Here are the results of my research:
March 4 = ice, snow and sleet
Feb 26 = snow storm
Feb 19 = ice, snow and sleet
Feb 12 = rain and snow
Feb 5 = fog and rain
Jan 29 = rain
Jan 22 = fog and snow
Jan 15 = snow storm
Jan 8 = no precipitation
Jan 1 = snow.
arghhhhh......I don't even want to look at December.
This morning while I was watching the changing precipitation coat the trees and branches I saw ice pellets, sleet, freezing rain, snow, granular snow, freezing mist and wet snow in a period of maybe 60 minutes. This weather show got me to thinking. I remembered being told as a child that there are tons of words for snow in the Eskimo language. At that time I did not know much about Alaska, make that all I knew about Alaska was
Fulton's whoops Seward's Folly from history class so really did not understand the unintended disrespect to the native population nor the reasons for why they would have so many different words for something that this then downstate city child saw melt almost as fast as it came down.
Now I might know enough about Alaska to fit into a thimble from having my students follow the Iditarod for many years. However I do know some about the dogs raised there, the trust they have with their humans and something of the people in general. Arctic Lace is also a good resource on the native population of Alaska. I certainly now know that there are many different native cultures and languages. Just to please myself I looked up "alaskan native american snow words" on dogpile and got some excellent resources. From Ronald Brower, an Inupiaq language professor at the University of Alaska, Fairbanks comes this list.

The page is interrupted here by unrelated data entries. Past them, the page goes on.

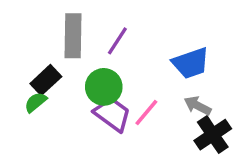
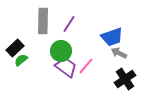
black rectangle: (46, 80) -> (15, 48), moved
gray arrow: (197, 106) -> (119, 53), moved

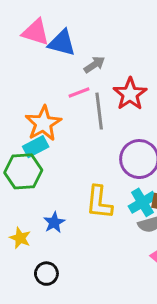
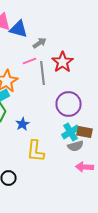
yellow L-shape: (99, 202) -> (36, 151), moved
blue star: (54, 222) -> (22, 124), moved

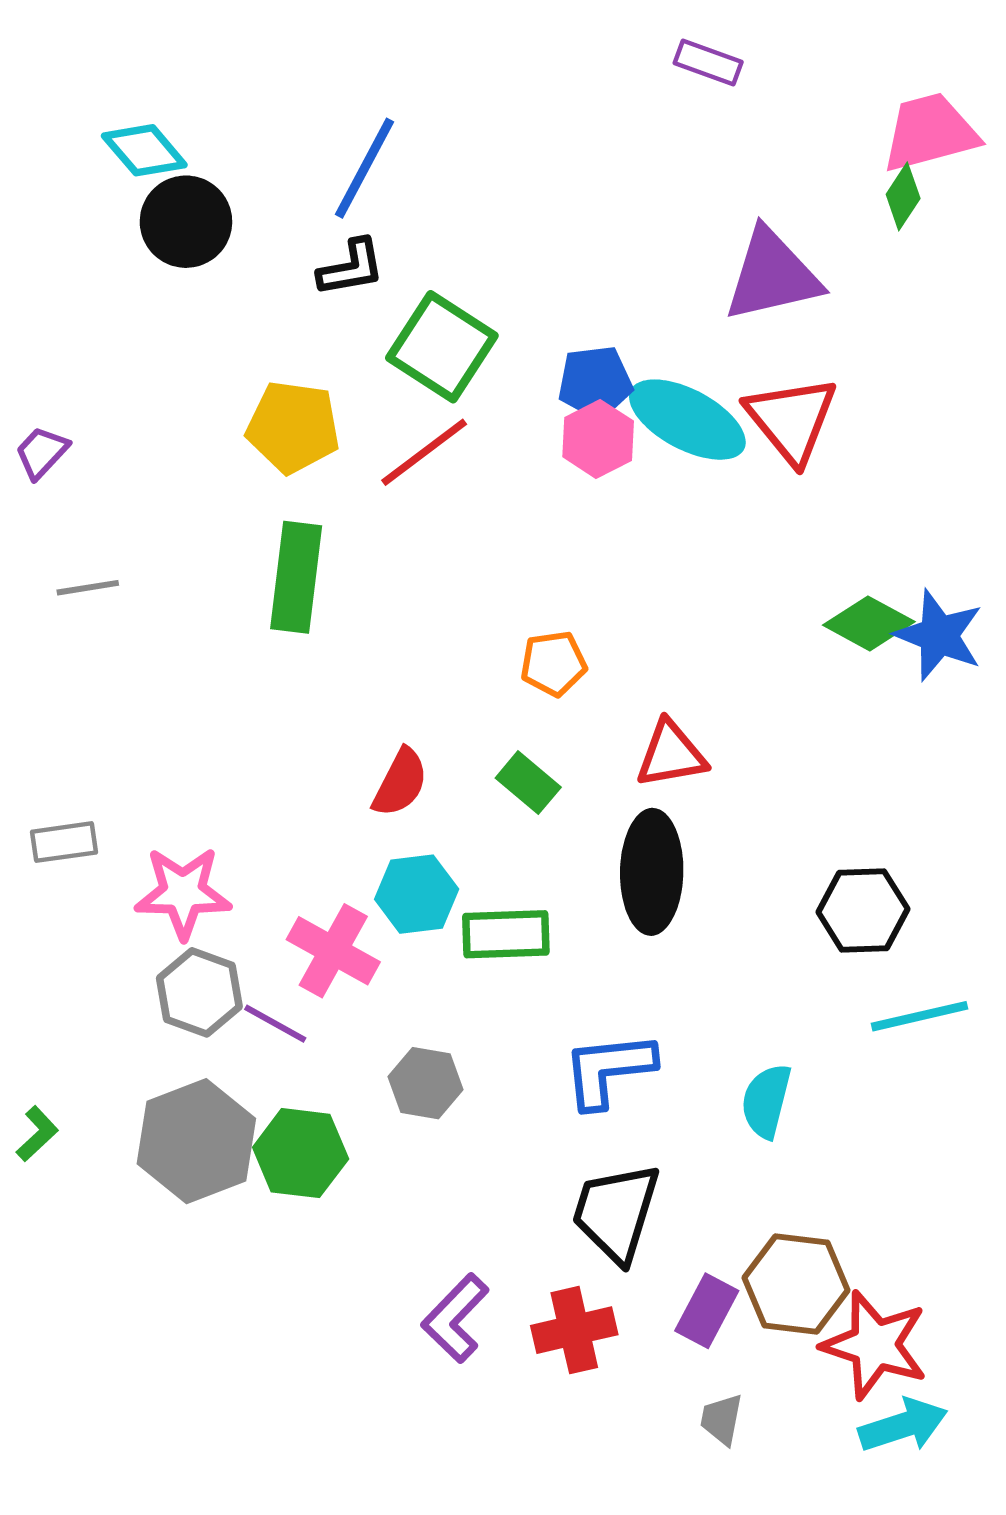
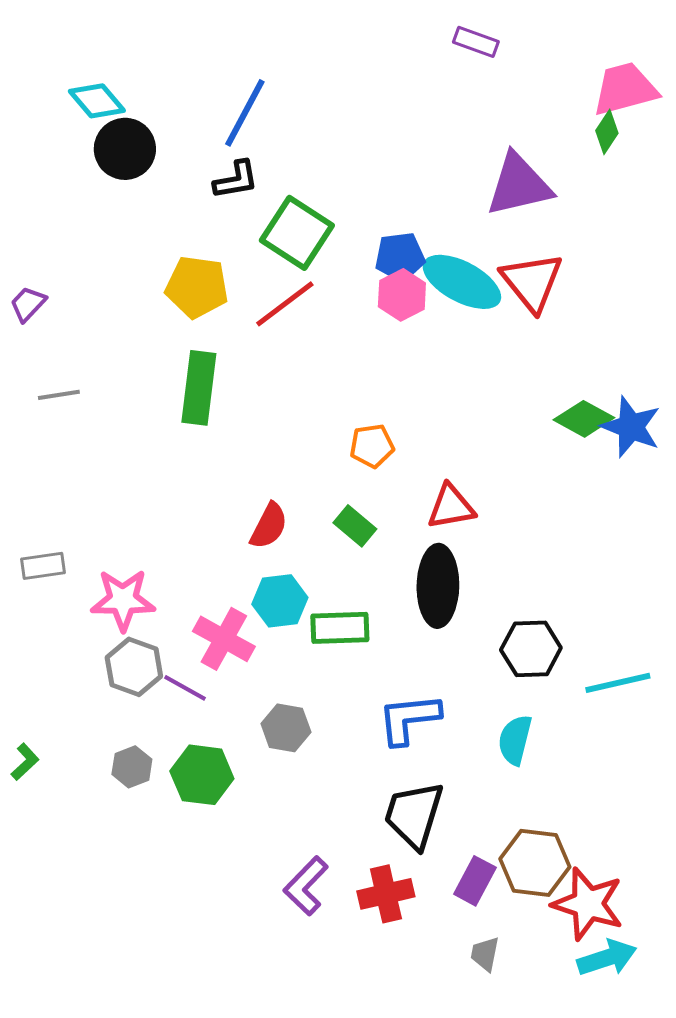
black hexagon: (863, 911) -> (531, 649), moved
gray hexagon: (196, 1141) -> (132, 767), size x0.5

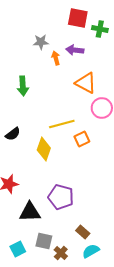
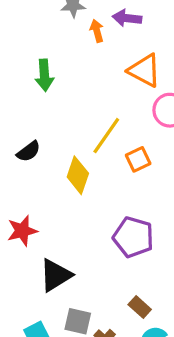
yellow line: (62, 124) -> (106, 136), turned -40
purple pentagon: (61, 197) -> (133, 237), moved
black triangle: (30, 212) -> (56, 275), turned -30

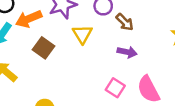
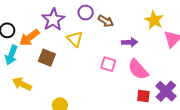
purple arrow: (127, 52) -> (130, 42), moved
pink square: (115, 88) -> (108, 64), moved

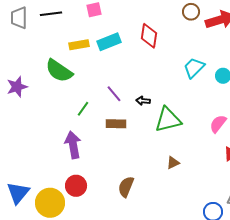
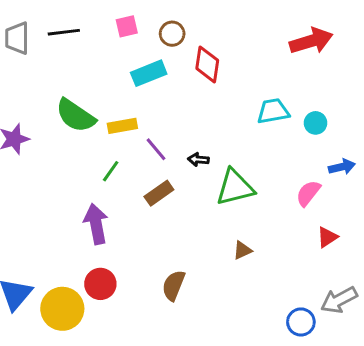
brown circle: (191, 12) -> (172, 34), moved
yellow rectangle: (79, 45) -> (122, 126), moved
cyan trapezoid: (194, 68) -> (273, 111), turned 35
brown rectangle: (116, 124) -> (159, 193), turned -36

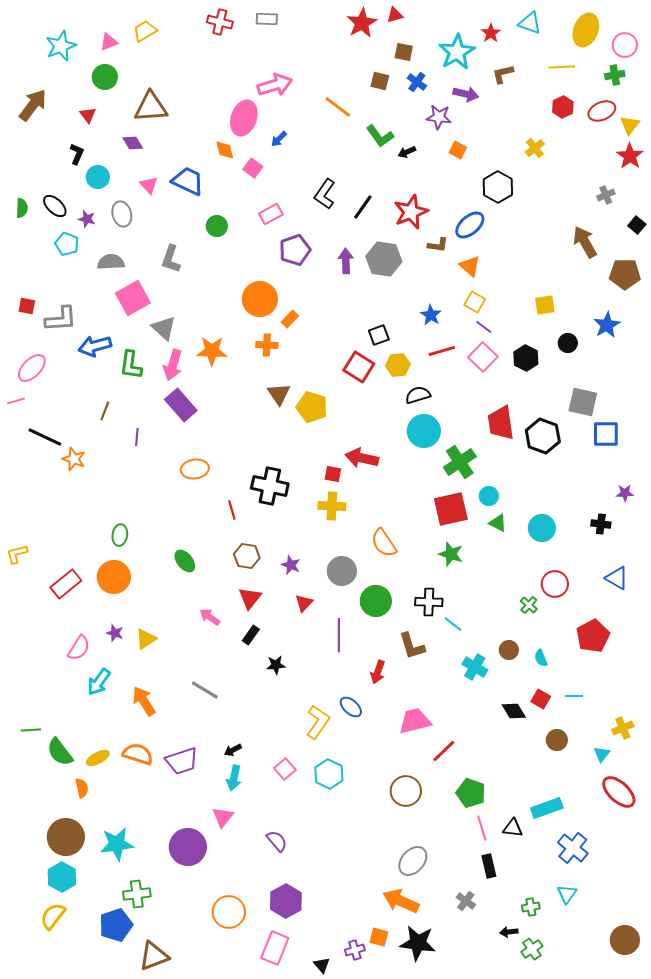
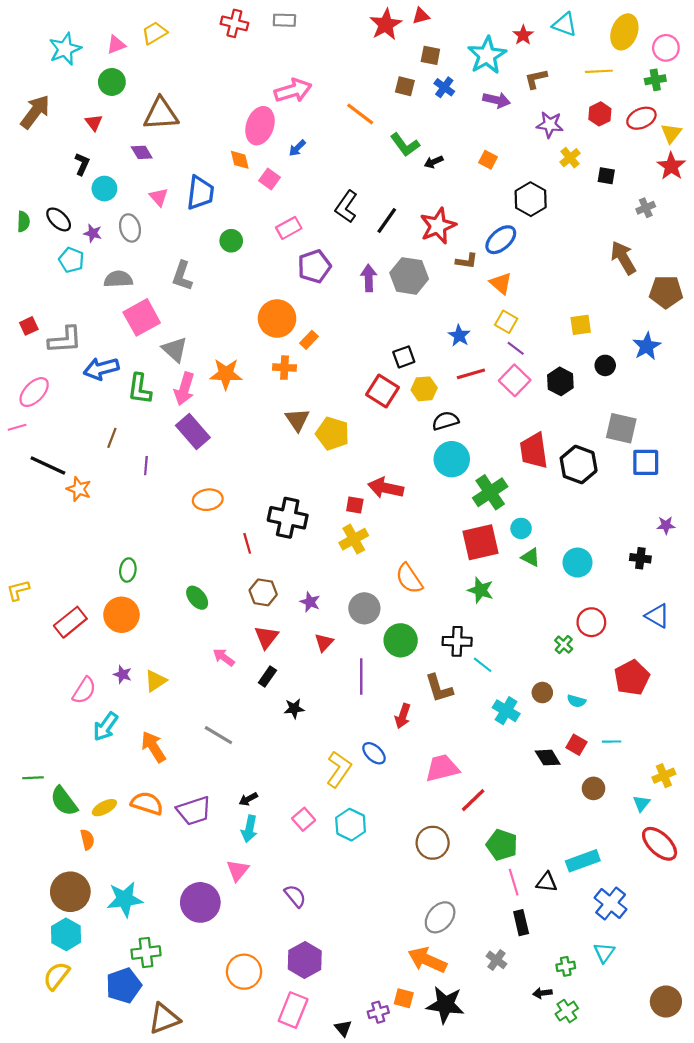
purple star: (439, 117) -> (550, 125), moved
blue trapezoid: (188, 181) -> (200, 193), turned 72
black square: (637, 225) -> (606, 176), moved, turned -30
red square: (27, 306) -> (29, 326), turned -36
yellow cross: (332, 506) -> (354, 539), turned -32
cyan semicircle: (541, 658) -> (576, 701), turned -54

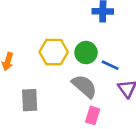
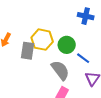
gray rectangle: (30, 100) -> (28, 51), moved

1.Apun: snow. 2. Aniu: packed snow. 3. Aniuvak: snow bank. 4. Apuyaq: snow patch. 5. Aqilluqqaq: soft snow. 6. Auksalaq: melting snow. 7. Agniq: snow blizzard. 8. Illuksinaq: bright snow condition causing snow blindness. 9. Kanigruaq: frost on face, tree, etc. 10. Kaiyuglaq: rippled surface of snow. 11. Mavsa: snowdrift overhang. 12. Mauya: break through snow condition. 13. Misulik: sleet snow. 14. Mitailaq: soft snow on ice. 15. Milik: very soft snow. 16. Masak: water logged snow. 17. Masayyak: lightly damp snow. 18. Natilvik: low ground drifting snow. 19. Nutalaq: fresh snow, powder snow. 20. Qannik: snowflake. 21. Qanniksuq: is snowing. 22. Qatiqsuniq: light snow, deep for walking. 23. Qiqsruqaq: glazed snow in thaw time. 24. Qarraqtualik: area with resonating snow. 25. Quvyugaq: whiteout. 26. Qimuagruk: snow drift blocking trail or in lee of a building. 27. Qiqsruqaq: thaw qlazed snow. 38. Nutaagun: when snow covers water with no ice. 29. Piqsiqsuq: is snow storming. 30. Piagnaq: snow condition good for sled (ready to fall) travel. 31. Pilik: ice crystals in the air. 32. Sisuuq: snow slide, avalanche. 33. Siquqtuaq: sun crusted snow (covering an open water spot). 34. Sillik: hard crusty snow. 35. Uggulaq: overly damp snow. 36. Uyumiqsuq: is misty, blurred. Snow crystals in the air. 37. Uullukkuu: snow that melts instantly.
Today alone we have seen #1, 5, 6, 9, 12, 13, 14, 20, 21, 31, 35 and 36. How to correctly pronounce most of these words is beyond my very poor foreign language facilities but I am enjoying reading them anyway.